1. Decide on how many roommates you want / need
Can you afford for you and your roommate to each have your own bedroom and bathroom or do you need to share?
Do you need a third person to help out with rent but can only afford a two-bedroom rental?
2. Occupation and income
It’s not rude to ask a potential roommate if they will be able to afford the rent. After all they’ll have to prove it to the landlord, who will want to see verification of income that is three times the amount of your monthly rent.
Do they have a stable job or does their income fluctuate? If their income fluctuates, do they have a savings cushion or are you going to come home from work one day to discover that they sold the TV in order to pay rent.
3. What part of Boston do you want to live in?
From Somerville to Southie and Charlestown to Quincy, every neighborhood in Boston has its advantages and drawbacks. If you and a friend know you want to be roommates and they want a quiet neighborhood but you want to live next to Fenway, then someone is going to have to compromise.
4. Ask your friends
Sometimes living with a friend is the easiest way to kill a friendship. While a particular friend may not be good roommate material, they may know someone else who is.
Before you hit Craigslist or newspaper ads, ask your friends and family if they know anyone else looking for a roommate. Since they know you and the other person they can give you feedback on whether or not you’ll be compatible.
Since we mentioned Craigslist, be careful of online scams regarding potential roommates. Be wary of anyone wanting you to cash checks and send a portion of the money back to them, especially if they are outside the U.S.
The biggest crux in finding a good roommate is finding a person whose personality, schedule, habits, and style are compatible with yours.
Is your potential roommate a night owl or an early bird? Neat freak or pigpen? Do they like the thermostat set at a certain temperature? Do they like to be the life of the party and bring the party home with them?
Do they have sensitivities to fragrances or have allergies? How do they feel about house guests? Do they (or you) have a romantic partner that will become a de facto roommate?

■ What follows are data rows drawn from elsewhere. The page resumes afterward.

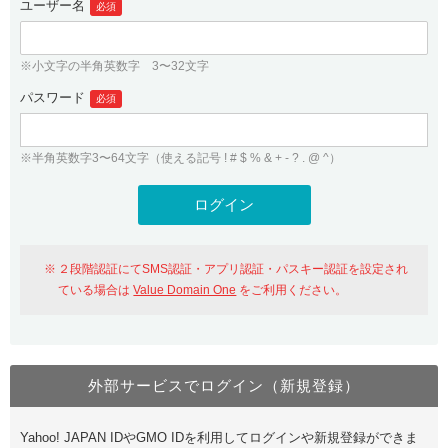
ユーザー名
必須
紹介制度
.jpドメインバックオーダー
ログイン
バリュードメインAPI
プレミアムドメイン
※小文字の半角英数字 3〜32文字
従来のバリュードメインをご利用希望の方
ユーザー登録
ドメイン・ホスティングOEM
パスワード
人気ドメインの種類
必須
従来のバリュードメインをご利用希望の方
ドメインコンシェルジュ
WHOIS検索
※半角英数字3〜64文字（使える記号 ! # $ % & + - ? . @ ^）
Value Domain Analyzer
Value Domainにログイン
Value AI Writer
外部サービスでの登録が一部未対応（Google等）
Value Domainユーザー登録
２段階認証にてSMS認証・アプリ認証・パスキー認証を設定され
外部サービスでの登録が一部未対応（Google等）
One レンタルサーバーを含む最新の機能を使う方
おすすめ
ている場合は
Value Domain One
をご利用ください。
One レンタルサーバーを含む最新の機能を使う方
おすすめ
外部サービスでログイン（新規登録）
Value Domain Oneにログイン
Yahoo! JAPAN IDやGMO IDを利用してログインや新規登録ができま
Value Domain Oneアカウント作成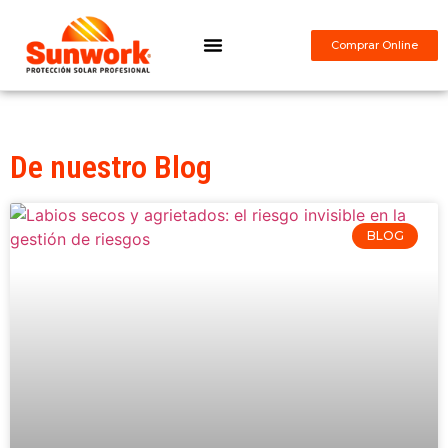
Comprar Online
¿Qué es Sunwork?
De nuestro Blog
BLOG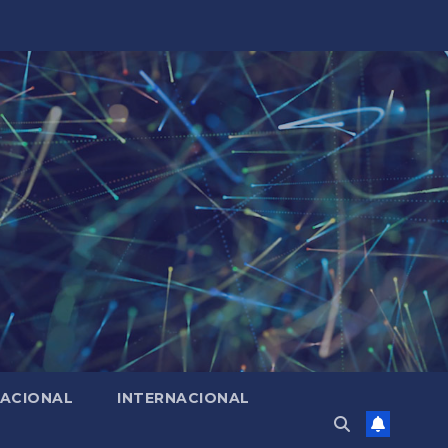
ACIONAL
INTERNACIONAL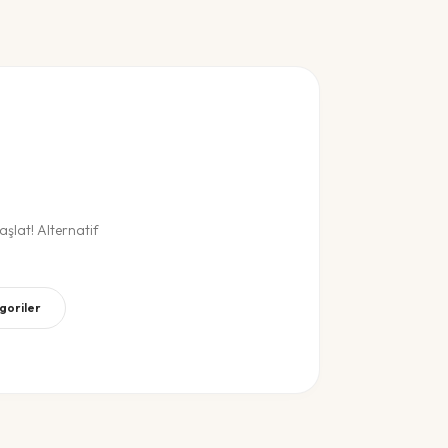
şlat! Alternatif
goriler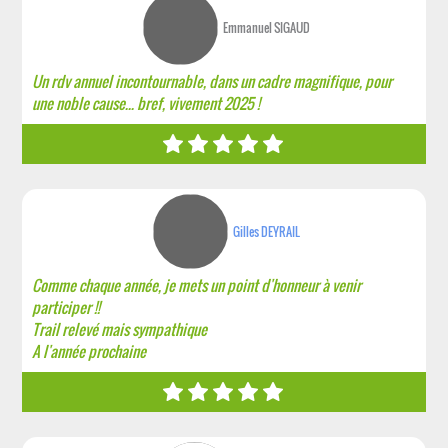
Emmanuel SIGAUD
Un rdv annuel incontournable, dans un cadre magnifique, pour
une noble cause... bref, vivement 2025 !
Gilles DEYRAIL
Comme chaque année, je mets un point d'honneur à venir
participer !!
Trail relevé mais sympathique
A l'année prochaine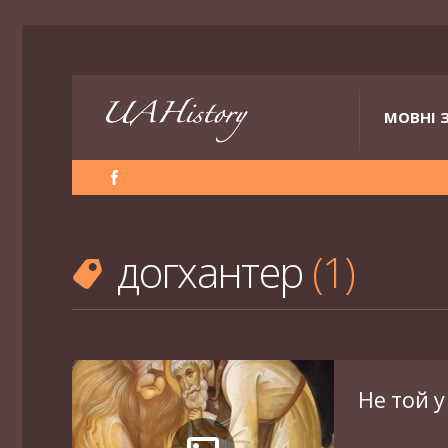
МОВНІ 
догхантер
1
Не той у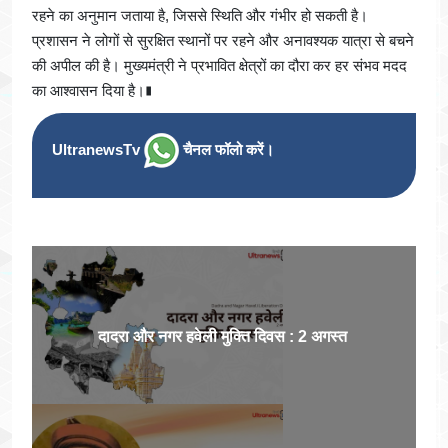
रहने का अनुमान जताया है, जिससे स्थिति और गंभीर हो सकती है।
प्रशासन ने लोगों से सुरक्षित स्थानों पर रहने और अनावश्यक यात्रा से बचने
की अपील की है। मुख्यमंत्री ने प्रभावित क्षेत्रों का दौरा कर हर संभव मदद
का आश्वासन दिया है।∎
UltranewsTv
चैनल फॉलो करें।
दादरा और नगर हवेली मुक्ति दिवस : 2 अगस्त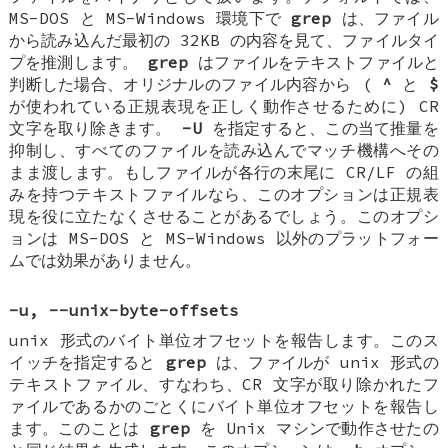
MS-DOS と MS-Windows 環境下で
grep
は、ファイル
から読み込んだ最初の 32KB の内容を見て、ファイルタイ
プを推測します。
grep
はファイルをテキストファイルと
判断した場合、オリジナルのファイル内容から (
^
と
$
が使われている正規表現を正しく動作させるために) CR
文字を取り除きます。
-U
を指定すると、この当て推量を
抑制し、すべてのファイルを読み込んでマッチ機構へその
まま渡します。もしファイルが各行の末尾に CR/LF の組
みを持つテキストファイルなら、このオプションは正規表
現を役に立たなくさせることがあるでしょう。このオプシ
ョンは MS-DOS と MS-Windows 以外のプラットフォー
ムでは効果がありません。
-u
,
--unix-byte-offsets
unix 形式のバイト単位オフセットを報告します。このス
イッチを指定すると
grep
は、ファイルが unix 形式の
テキストファイル、すなわち、CR 文字が取り除かれたフ
ァイルであるかのごとくにバイト単位オフセットを報告し
ます。このことは
grep
を Unix マシンで動作させたの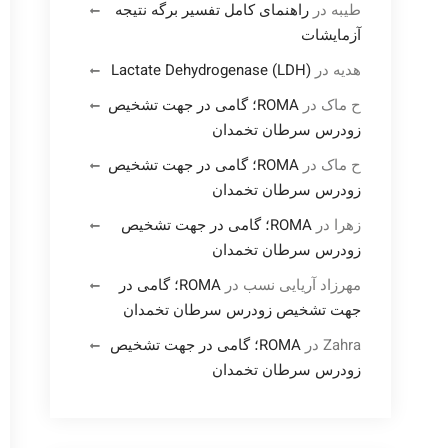
طیبه
در
راهنمای کامل تفسیر برگه نتیجه
آزمایشات
هدیه
در
Lactate Dehydrogenase (LDH)
ح ماک
در
ROMA؛ گامی در جهت تشخیص
زودرس سرطان تخمدان
ح ماک
در
ROMA؛ گامی در جهت تشخیص
زودرس سرطان تخمدان
زهرا
در
ROMA؛ گامی در جهت تشخیص
زودرس سرطان تخمدان
مهرزاد آریایی نسب
در
ROMA؛ گامی در
جهت تشخیص زودرس سرطان تخمدان
Zahra
در
ROMA؛ گامی در جهت تشخیص
زودرس سرطان تخمدان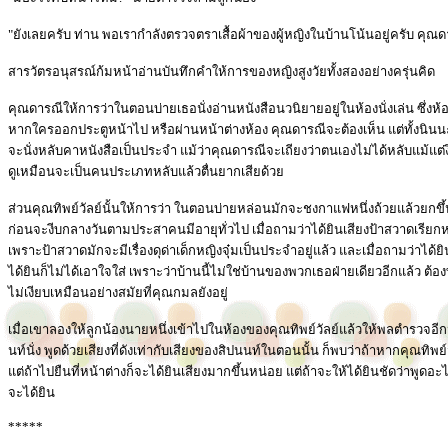
"ยังเลยครับ ท่าน พอเรากำลังตรวจตราเสื้อผ้าของผู้หญิงในบ้านโน้นอยู่ครับ คุณ
สารวัตรอนุสรณ์ก้มหน้าอ่านบันทึกคำให้การของหญิงสูงวัยทั้งสองอย่างครุ่นคิด
คุณดารณีให้การว่าในตอนบ่ายเธอนั่งอ่านหนังสือนวนิยายอยู่ในห้องนั่งเล่น ซึ่งห้องน
หากใครออกประตูหน้าไป หรือผ่านหน้าต่างห้อง คุณดารณีจะต้องเห็น แต่ทั้งนินน
จะนั่งหลับคาหนังสือเป็นประจำ แม้ว่าคุณดารณีจะเถียงว่าตนเองไม่ได้หลับแม้แต่ง
ดูเหมือนจะเป็นคนประเภทหลับแล้วตื่นยากเสียด้วย
ส่วนคุณทิพย์วัลย์นั้นให้การว่า ในตอนบ่ายหล่อนมักจะชงกาแฟหนึ่งถ้วยแล้วย
ก่อนจะงีบกลางวันตามประสาคนมีอายุทั่วไป เมื่อถามว่าได้ยินเสียงป้าสวาดเรียกห
เพราะป้าสวาดมักจะมีเรื่องดุด่าเด็กหญิงจุ๋มเป็นประจำอยู่แล้ว และเมื่อถามว่าได้ยิ
ได้ยินก็ไม่ได้เอาใจใส่ เพราะว่าบ้านนี้ไม่ใช่บ้านของพวกเธอฝ่ายเดียวอีกแล้ว ต้
ไม่เงียบเหมือนอย่างสมัยที่คุณกมลยังอยู่
เมื่อเขาลองให้ลูกน้องนายหนึ่งเข้าไปในห้องของคุณทิพย์วัลย์แล้วให้พลตำรวจอีก
นท์นั่ง พูดด้วยเสียงที่ดังเท่ากับเสียงของสิปนนท์ในตอนนั้น ก็พบว่าถ้าหากคุณทิพย์
แต่ถ้าไปยืนที่หน้าต่างก็จะได้ยินเสียงมากขึ้นหน่อย แต่ถ้าจะให้ได้ยินชัดว่าพูดอะ
จะได้ยิน
*****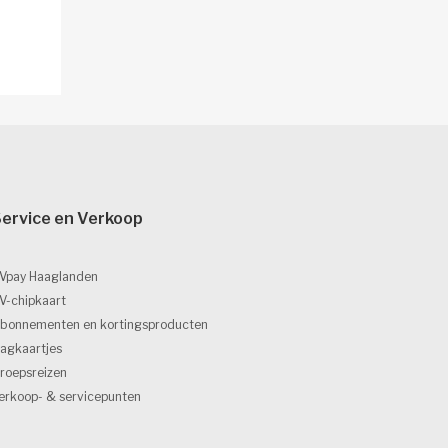
ervice en Verkoop 
Vpay Haaglanden
V-chipkaart
bonnementen en kortingsproducten
agkaartjes
roepsreizen
erkoop- & servicepunten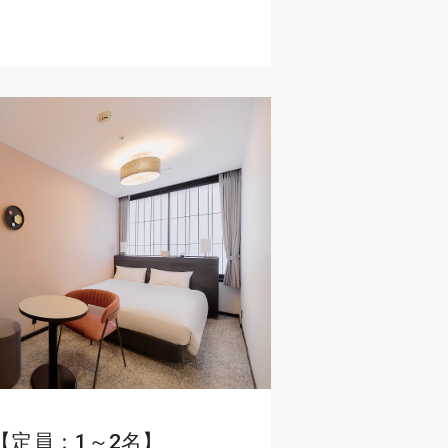
㎡【定員：1～2名】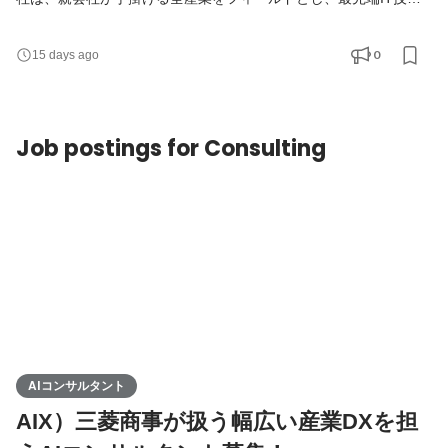
の活用をもって課題解決を行うテクノロジーカンパニーです。 プ
ロダクトマネージャーとしてご活躍いただける方を募集しており
0
15 days ago
ます。 チャレンジングな案件が多いと思いますが、日本を中心と
した世界のあらゆる産業のデジタルトランスフォーメーション、
ビジネスモデルを変えていきたいと志す方は是非ご応募く
Job postings for Consulting
AIコンサルタント
AIX）三菱商事が扱う幅広い産業DXを担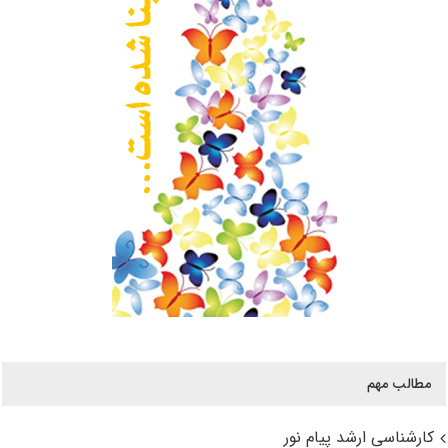
مطالب مهم
کارشناسی ارشد پیام نور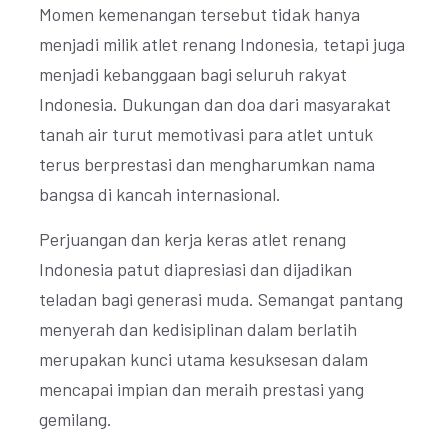
Momen kemenangan tersebut tidak hanya
menjadi milik atlet renang Indonesia, tetapi juga
menjadi kebanggaan bagi seluruh rakyat
Indonesia. Dukungan dan doa dari masyarakat
tanah air turut memotivasi para atlet untuk
terus berprestasi dan mengharumkan nama
bangsa di kancah internasional.
Perjuangan dan kerja keras atlet renang
Indonesia patut diapresiasi dan dijadikan
teladan bagi generasi muda. Semangat pantang
menyerah dan kedisiplinan dalam berlatih
merupakan kunci utama kesuksesan dalam
mencapai impian dan meraih prestasi yang
gemilang.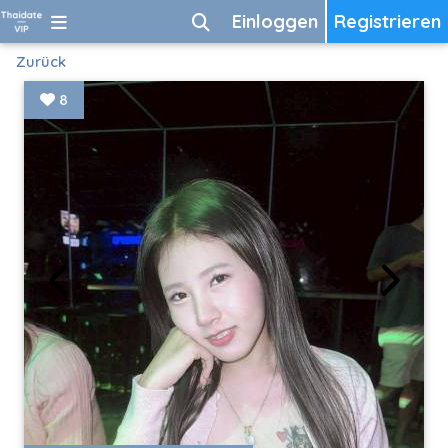
Einloggen
Registrieren
Zurück
8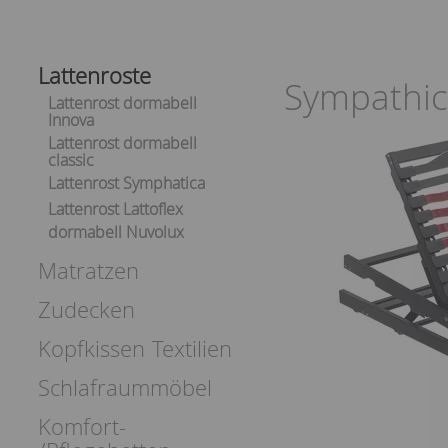
Lattenroste
Sympathic
Lattenrost dormabell
Innova
Lattenrost dormabell
classic
Lattenrost Symphatica
Lattenrost Lattoflex
dormabell Nuvolux
Matratzen
Zudecken
Kopfkissen
Textilien
Schlafraummöbel
Komfort-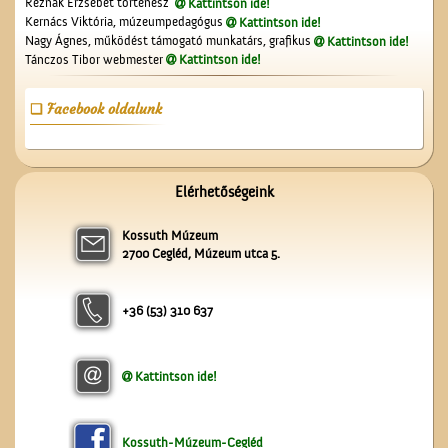
Reznák Erzsébet történész
Kattintson ide!
Kernács Viktória, múzeumpedagógus
Kattintson ide!
Nagy Ágnes, működést támogató munkatárs, grafikus
Kattintson ide!
Tánczos Tibor webmester
Kattintson ide!
A Vigadó
Facebook oldalunk
Elérhetőségeink
Kossuth Múzeum
Az 5-ik Temetkezési
2700 Cegléd, Múzeum utca 5.
Egylet alapítói
+36 (53) 310 637
Kattintson ide!
Megérkezés Ceglédre
Kossuth-Múzeum-Cegléd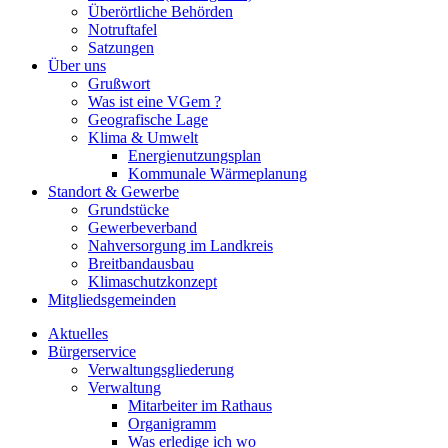
Überörtliche Behörden
Notruftafel
Satzungen
Über uns
Grußwort
Was ist eine VGem ?
Geografische Lage
Klima & Umwelt
Energienutzungsplan
Kommunale Wärmeplanung
Standort & Gewerbe
Grundstücke
Gewerbeverband
Nahversorgung im Landkreis
Breitbandausbau
Klimaschutzkonzept
Mitgliedsgemeinden
Aktuelles
Bürgerservice
Verwaltungsgliederung
Verwaltung
Mitarbeiter im Rathaus
Organigramm
Was erledige ich wo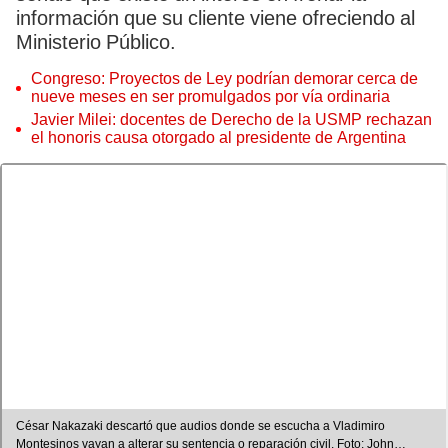
información que su cliente viene ofreciendo al
Ministerio Público.
Congreso: Proyectos de Ley podrían demorar cerca de
nueve meses en ser promulgados por vía ordinaria
Javier Milei: docentes de Derecho de la USMP rechazan
el honoris causa otorgado al presidente de Argentina
César Nakazaki descartó que audios donde se escucha a Vladimiro
Montesinos vayan a alterar su sentencia o reparación civil. Foto: John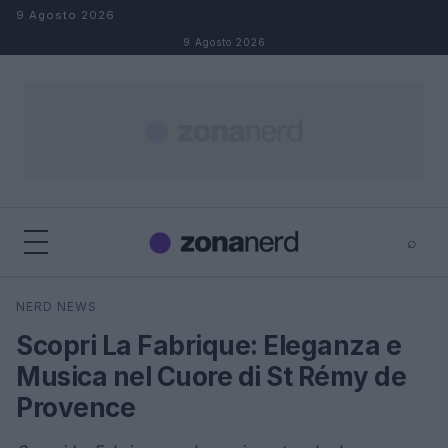
Salta al contenuto
9 Agosto 2026
9 Agosto 2026
⌕
×
⌕
NERD NEWS
Cerca
Scopri La Fabrique: Eleganza e
Musica nel Cuore di St Rémy de
Provence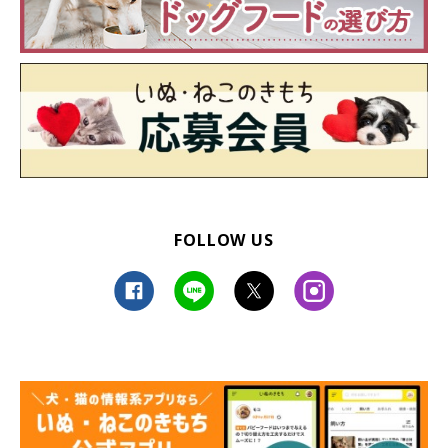
FOLLOW US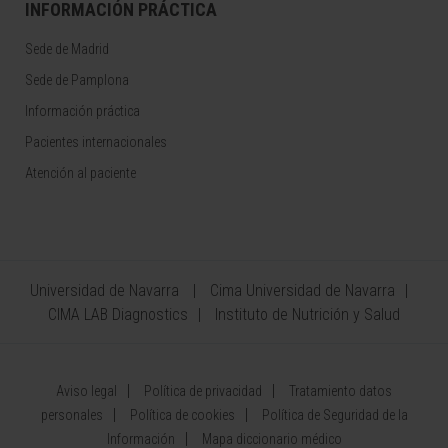
INFORMACIÓN PRÁCTICA
Sede de Madrid
Sede de Pamplona
Información práctica
Pacientes internacionales
Atención al paciente
Universidad de Navarra
Cima Universidad de Navarra
CIMA LAB Diagnostics
Instituto de Nutrición y Salud
Aviso legal
Política de privacidad
Tratamiento datos
personales
Política de cookies
Política de Seguridad de la
Información
Mapa diccionario médico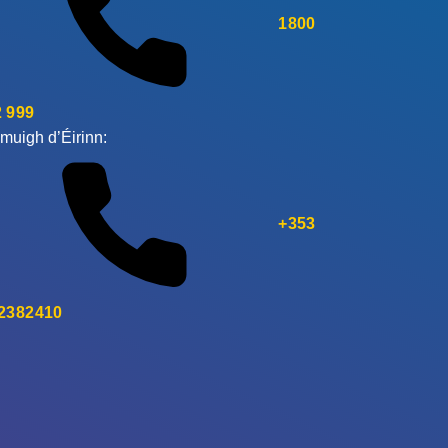
1800
 999
muigh d’Éirinn:
+353
 2382410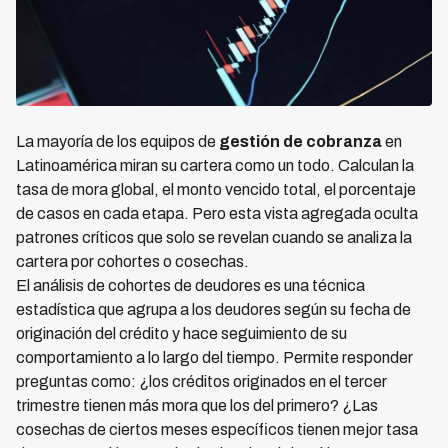
La mayoría de los equipos de
gestión de cobranza
en
Latinoamérica miran su cartera como un todo. Calculan la
tasa de mora global, el monto vencido total, el porcentaje
de casos en cada etapa. Pero esta vista agregada oculta
patrones críticos que solo se revelan cuando se analiza la
cartera por cohortes o cosechas.
El análisis de cohortes de deudores es una técnica
estadística que agrupa a los deudores según su fecha de
originación del crédito y hace seguimiento de su
comportamiento a lo largo del tiempo. Permite responder
preguntas como: ¿los créditos originados en el tercer
trimestre tienen más mora que los del primero? ¿Las
cosechas de ciertos meses específicos tienen mejor tasa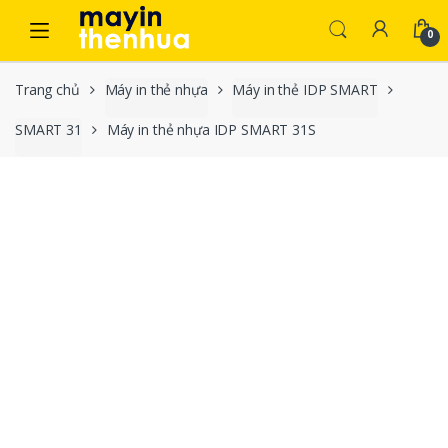
Skip to navigation
Skip to content
0
Trang chủ
Máy in thẻ nhựa
Máy in thẻ IDP SMART
SMART 31
Máy in thẻ nhựa IDP SMART 31S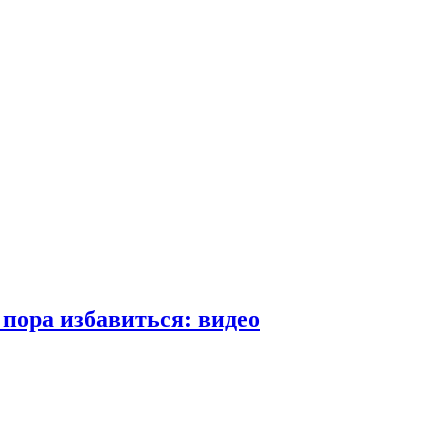
пора избавиться: видео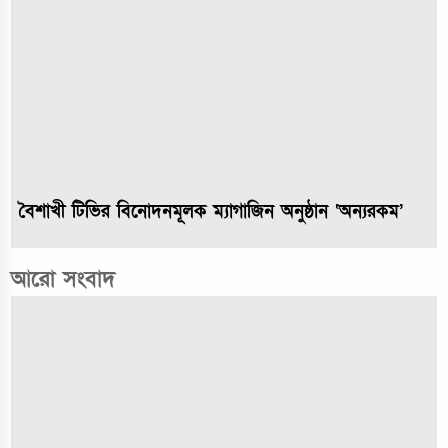
বৈশাখী টিভির বিনোদনমূলক ম্যাগাজিন অনুষ্ঠান ‘অন্যরকম’
আরো সংবাদ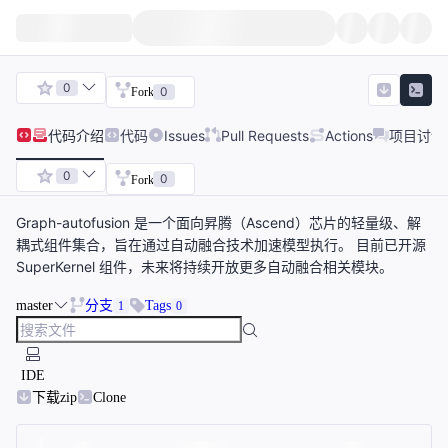
0
0
Fork
代码
介绍
代码
Issues
Pull Requests
Actions
项目讨论
0
0
Fork
Graph-autofusion 是一个面向昇腾（Ascend）芯片的轻量级、解
耦式组件集合，旨在通过自动融合技术加速模型执行。 目前已开源
SuperKernel 组件，未来将持续开放更多自动融合相关模块。
master
分支
Tags
1
0
IDE
下载zip
Clone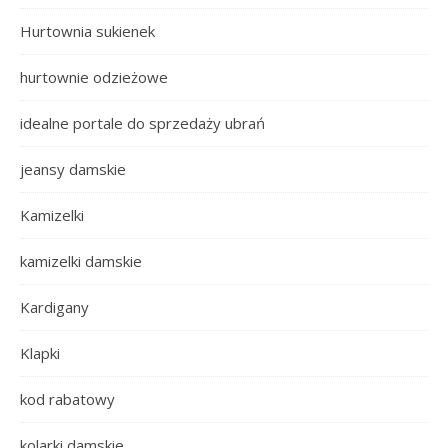
Hurtownia sukienek
hurtownie odzieżowe
idealne portale do sprzedaży ubrań
jeansy damskie
Kamizelki
kamizelki damskie
Kardigany
Klapki
kod rabatowy
kolarki damskie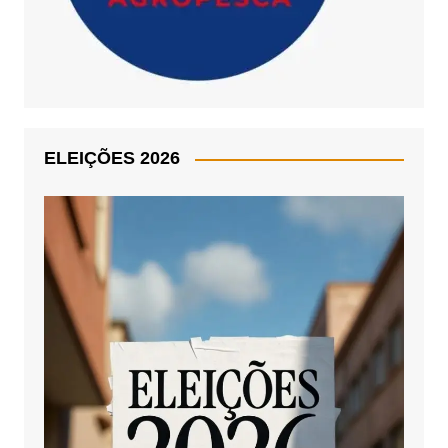
ELEIÇÕES 2026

6. What expectations does the potential roommate have of you?
Before you sign a lease, it’s best to have a couple face-to-face meetings (or one at the very least) with your potential roommate. If you have just one meeting, you may have caught them on a bad day, or they may have said only what they thought you wanted to hear.
Are they looking for a friend or someone who will basically be gone all the time? Make sure both your expectations match.
7. Set ground rules
While you don’t need to go to extremes with a written roommate agreement like Sheldon on the TV show Big Bang Theory, it’s a good idea to establish some ground rules when you move in with someone you don’t know that well.
Spelling out whether groceries are communal or separate, how often house guests can stay over, and who is responsible for various cleaning chores will go a long way towards maintaining harmony and minimizing resentment.